The CBEC issued a corrigendum (Drawback Public Notice no. 2 dated May 17, 2005) to the Customs Notification no. 93/2004 dated September 10, 2004 that deals with duty exemption under advance licences.
 
Before the corrigendum, the position was that exports made under a claim of rebate of any excise duties could not discharge export obligation against advance licences.
 
After the corrigendum, only the exports made against claim of rebate of excise duties paid on the materials used in the manufacture of export product will not discharge export obligation against advance licences.
 
It means that exports made under claim of rebate of excise duties paid on the export product can very well discharge export obligation against advance licences.
 
Before the corrigendum, the central excise officials had contacted a number of advance licence holders who had claimed rebate of excise duties paid on the export product and asked them to withdraw their rebate claims.
 
The officials had even issued show cause notices to a number of exporters. The exporters can now reply to the show cause notices and fend off the central excise officials.

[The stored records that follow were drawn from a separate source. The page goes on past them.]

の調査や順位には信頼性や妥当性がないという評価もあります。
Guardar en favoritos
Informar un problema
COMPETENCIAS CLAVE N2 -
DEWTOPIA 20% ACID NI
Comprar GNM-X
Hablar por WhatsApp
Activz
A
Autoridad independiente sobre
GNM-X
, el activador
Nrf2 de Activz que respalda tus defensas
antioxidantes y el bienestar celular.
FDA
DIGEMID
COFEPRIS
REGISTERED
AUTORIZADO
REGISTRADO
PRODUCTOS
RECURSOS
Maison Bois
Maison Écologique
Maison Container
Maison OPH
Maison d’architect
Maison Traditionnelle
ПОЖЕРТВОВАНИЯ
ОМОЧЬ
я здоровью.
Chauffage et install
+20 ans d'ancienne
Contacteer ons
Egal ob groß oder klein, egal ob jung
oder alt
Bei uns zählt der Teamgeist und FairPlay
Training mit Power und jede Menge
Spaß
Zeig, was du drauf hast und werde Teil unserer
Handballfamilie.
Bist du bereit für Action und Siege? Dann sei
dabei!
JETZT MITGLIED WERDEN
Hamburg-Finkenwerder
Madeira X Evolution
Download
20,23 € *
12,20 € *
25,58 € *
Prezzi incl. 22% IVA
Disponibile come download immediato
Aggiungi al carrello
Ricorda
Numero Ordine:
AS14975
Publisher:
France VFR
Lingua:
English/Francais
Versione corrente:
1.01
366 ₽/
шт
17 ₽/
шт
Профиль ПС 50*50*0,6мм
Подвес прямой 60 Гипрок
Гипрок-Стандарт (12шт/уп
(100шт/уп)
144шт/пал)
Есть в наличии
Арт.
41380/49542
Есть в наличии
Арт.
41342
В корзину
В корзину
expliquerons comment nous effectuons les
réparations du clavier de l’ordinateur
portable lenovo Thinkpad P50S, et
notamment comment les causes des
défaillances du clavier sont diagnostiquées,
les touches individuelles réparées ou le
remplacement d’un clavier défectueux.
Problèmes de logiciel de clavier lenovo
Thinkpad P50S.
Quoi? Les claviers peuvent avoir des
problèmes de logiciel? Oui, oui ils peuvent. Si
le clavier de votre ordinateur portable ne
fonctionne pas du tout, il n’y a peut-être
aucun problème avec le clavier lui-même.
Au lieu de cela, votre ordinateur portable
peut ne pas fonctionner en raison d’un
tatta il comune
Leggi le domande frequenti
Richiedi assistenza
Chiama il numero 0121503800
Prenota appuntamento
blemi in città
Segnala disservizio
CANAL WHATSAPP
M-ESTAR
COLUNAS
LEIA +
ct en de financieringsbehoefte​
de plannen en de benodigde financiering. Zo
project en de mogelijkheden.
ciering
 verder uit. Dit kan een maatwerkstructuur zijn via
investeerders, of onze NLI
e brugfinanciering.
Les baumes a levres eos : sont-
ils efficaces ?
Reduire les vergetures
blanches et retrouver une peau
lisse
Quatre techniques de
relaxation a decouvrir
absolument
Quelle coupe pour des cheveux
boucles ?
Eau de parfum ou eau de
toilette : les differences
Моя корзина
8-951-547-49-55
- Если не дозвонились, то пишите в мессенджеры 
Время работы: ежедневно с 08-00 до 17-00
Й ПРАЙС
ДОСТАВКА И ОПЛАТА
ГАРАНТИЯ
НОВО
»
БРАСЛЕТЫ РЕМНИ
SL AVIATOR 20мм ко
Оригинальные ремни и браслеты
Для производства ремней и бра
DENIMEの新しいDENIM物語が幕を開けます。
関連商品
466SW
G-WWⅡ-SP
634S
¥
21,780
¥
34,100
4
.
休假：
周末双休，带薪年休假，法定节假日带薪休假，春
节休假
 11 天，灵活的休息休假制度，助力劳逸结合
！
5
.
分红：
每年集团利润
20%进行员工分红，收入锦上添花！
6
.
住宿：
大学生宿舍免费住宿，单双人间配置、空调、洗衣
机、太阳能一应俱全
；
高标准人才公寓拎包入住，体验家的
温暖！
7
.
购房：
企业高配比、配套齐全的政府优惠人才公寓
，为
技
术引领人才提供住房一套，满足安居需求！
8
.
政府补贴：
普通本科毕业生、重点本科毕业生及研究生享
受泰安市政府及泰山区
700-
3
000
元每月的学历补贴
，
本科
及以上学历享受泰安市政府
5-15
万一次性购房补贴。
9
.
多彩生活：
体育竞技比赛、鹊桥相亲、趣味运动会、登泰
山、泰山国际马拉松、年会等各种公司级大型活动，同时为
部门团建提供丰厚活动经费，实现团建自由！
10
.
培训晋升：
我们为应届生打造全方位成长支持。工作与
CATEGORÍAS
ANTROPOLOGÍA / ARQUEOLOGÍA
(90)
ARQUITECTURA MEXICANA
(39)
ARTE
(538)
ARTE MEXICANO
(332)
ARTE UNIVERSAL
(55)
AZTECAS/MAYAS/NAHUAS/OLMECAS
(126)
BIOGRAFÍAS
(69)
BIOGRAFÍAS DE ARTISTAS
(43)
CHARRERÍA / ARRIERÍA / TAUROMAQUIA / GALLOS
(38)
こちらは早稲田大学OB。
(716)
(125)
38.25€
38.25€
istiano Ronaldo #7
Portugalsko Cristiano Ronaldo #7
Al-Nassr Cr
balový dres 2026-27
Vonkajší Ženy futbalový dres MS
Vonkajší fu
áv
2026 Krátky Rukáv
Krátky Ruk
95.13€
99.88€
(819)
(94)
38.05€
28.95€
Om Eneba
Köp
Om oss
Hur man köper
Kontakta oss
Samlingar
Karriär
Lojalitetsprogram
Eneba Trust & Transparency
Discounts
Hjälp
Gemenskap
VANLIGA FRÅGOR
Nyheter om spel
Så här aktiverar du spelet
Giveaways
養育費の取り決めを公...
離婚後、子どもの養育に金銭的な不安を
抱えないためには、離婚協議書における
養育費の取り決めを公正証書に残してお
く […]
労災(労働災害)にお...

They can also pursue the pending excise rebate claims more vigorously. A corrigendum has the effect of amending the notification from the date of its issue, that is with retrospective effect.
 
The finance ministry has also issued notifications giving effect to various changes in the Foreign Trade Policy announced six weeks back. Why it should take so long to issue notifications is something difficult to understand.
 
The notification dealing with advance licences says that imported goods can be transferred to any other unit of the licence holder only after discharge of export obligation and redemption of bond furnished to the Customs at the time of duty-free imports.
 
This is as good as making the provision unavailable as the Customs rarely bother to redeem bonds or even release bank guarantees.
 
The DGFT has called for a review of standard input output norms (Sion) for about 50 items, in response to the pressures from the finance ministry that the norms allow more duty-free imports under advance licences than necessary.
 
This is a good beginning and the DGFT should progressively subject more Sion entries to closer scrutiny. Many norms are fixed very liberally in exchange for hefty bribes. The DGFT should also simultaneously provide for a credible mechanism whereby exporters can appeal effectively against decisions to not grant Sion as demanded by the exporters.
 
The DGFT now wants the exporters to submit extracts of the imported raw material consumption registers before granting export obligation discharge certificates against advance licenses. He wants his offices to check whether duty-free materials have been used in export production as per Sion.
 
Although the intention behind the directive is to monitor proper use of the duty-free materials, most exporters will not be able to submit extracts from the consumption registers simply because they do not maintain the consumption records in the prescribed format.
 
It would be better if the DGFT withdraws the instructions. Selective verification of records maintained at the exporters' premises would be a better option.